明代の海禁は、私貿易・密貿易の横行という逆効果も生みました。倭寇の多くは中間商人や沿岸勢力を含む複合的なネットワークで、市舶司の権限強化だけでは抑え切れません。中後期には勘合貿易の衰滅と民間海外活動の再燃(東南アジア移民・華人商人の台頭)により、統制モデルそのものが変質します。やがて清初の沿海移民強制移転(遷界令)と対外貿易の再設計を経て、18世紀には海関制度(粤海関など)と「十三行」体制が本格化し、関税・洋行商・コホン(公行)による管理が主流になります。こうして市舶司は、近世型の税関・港湾行政へと機能移管されていきました。

それでも、市舶司が遺した行政知は、港湾での多言語対応、度量衡の標準化、倉庫・検査・検疫の手順、行当・牙行の規制、朝貢と市場の二層運用など、後代の港湾管理に受け継がれます。地方財政の自立度を高める一方で、中央の監督・覆査(巡検)と帳簿決算(勘合・対勘)の技法が磨かれ、国家の「海の行政」が制度として定着しました。

法と実務の細部:文書・通訳・度量衡・宗教共存

市舶司は膨大な文書行政を抱えました。入港台帳、貨物明細、秤量記録、税票、割符・印信、請願・訴訟文などがそれです。偽造や不正に対応するため、印璽・絹符・木札・鉛封といった実物管理の工夫が重ねられ、帳簿の対勘(控えの照合)が徹底されました。通訳(通事)はアラビア語・ペルシア語・マレー語・タミル語など地域に応じた言語を扱い、儀礼・契約・紛争解決の場で重要な媒介者となります。彼らの任用・監督は、賄賂や癒着を防ぐ意味でも制度化されました。

度量衡の統一は交易の信頼基盤で、市舶司は官秤・官尺・官升の標準器を管理し、検査秤での再計量により不正を防止しました。貨幣の種類(銅銭・銀・金・布帛・胡椒など商品貨幣)と両替比率は頻繁に告示され、為替の歪みを是正します。宗教共存に関しては、清真寺や寺院の祭礼・葬送・休日を尊重しつつ、港の治安と禁令(殺生・喧騒・火気・夜間外出など)を調整しました。こうした「港の寛容」は、実利と秩序維持のバランスで支えられました。

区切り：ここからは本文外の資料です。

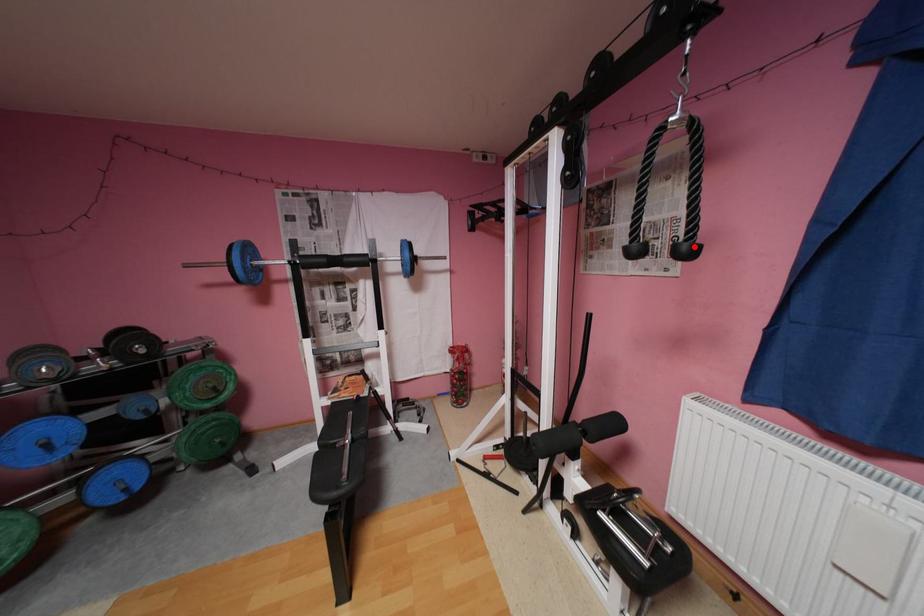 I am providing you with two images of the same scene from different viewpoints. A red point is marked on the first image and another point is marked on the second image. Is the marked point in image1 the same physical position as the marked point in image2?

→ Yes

誤解の整理:朝貢だけの窓口ではない/海禁=閉鎖ではない

第一に、市舶司を「朝貢貿易だけの窓口」とみなすのは不十分です。確かに明初のように朝貢枠に絞る時期はありましたが、宋・元では民間商人の自発的交易が旺盛で、市舶司はその管理・課税・保護を担いました。第二に、「海禁=完全閉鎖」という理解も単純化です。禁令は時期・地域により運用差が大きく、免許・互市・沿岸交易の例外が広く存在しました。第三に、「港の栄枯=世界経済の潮目の反映」であり、河道変遷・砂州形成・疫病・戦乱・政権交替など環境・政治両面の要因が絡みます。市舶司はその調整弁としてつねに忙しく立ち回ったのです。